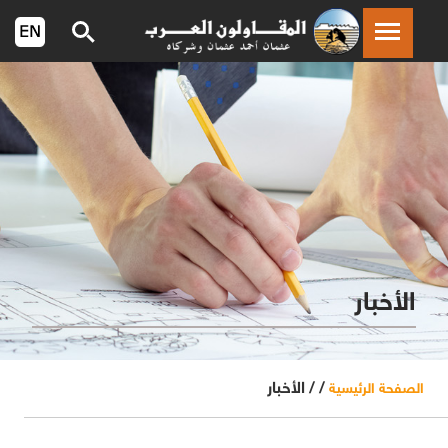
الأخبار
/ /
الأخبار
الصفحة الرئيسية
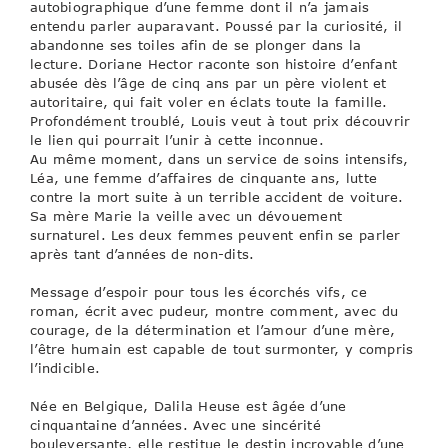
autobiographique d’une femme dont il n’a jamais
entendu parler auparavant. Poussé par la curiosité, il
abandonne ses toiles afin de se plonger dans la
lecture. Doriane Hector raconte son histoire d’enfant
abusée dès l’âge de cinq ans par un père violent et
autoritaire, qui fait voler en éclats toute la famille.
Profondément troublé, Louis veut à tout prix découvrir
le lien qui pourrait l’unir à cette inconnue.
Au même moment, dans un service de soins intensifs,
Léa, une femme d’affaires de cinquante ans, lutte
contre la mort suite à un terrible accident de voiture.
Sa mère Marie la veille avec un dévouement
surnaturel. Les deux femmes peuvent enfin se parler
après tant d’années de non-dits.
Message d’espoir pour tous les écorchés vifs, ce
roman, écrit avec pudeur, montre comment, avec du
courage, de la détermination et l’amour d’une mère,
l’être humain est capable de tout surmonter, y compris
l’indicible.
Née en Belgique, Dalila Heuse est âgée d’une
cinquantaine d’années. Avec une sincérité
bouleversante, elle restitue le destin incroyable d’une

**PROBLEM**
Nothing but the lines from the one holding "roman, écrit avec" through the end of the listing above should appear, each exactly as given.

**THE COMPLETED TASK**
roman, écrit avec pudeur, montre comment, avec du
courage, de la détermination et l’amour d’une mère,
l’être humain est capable de tout surmonter, y compris
l’indicible.
Née en Belgique, Dalila Heuse est âgée d’une
cinquantaine d’années. Avec une sincérité
bouleversante, elle restitue le destin incroyable d’une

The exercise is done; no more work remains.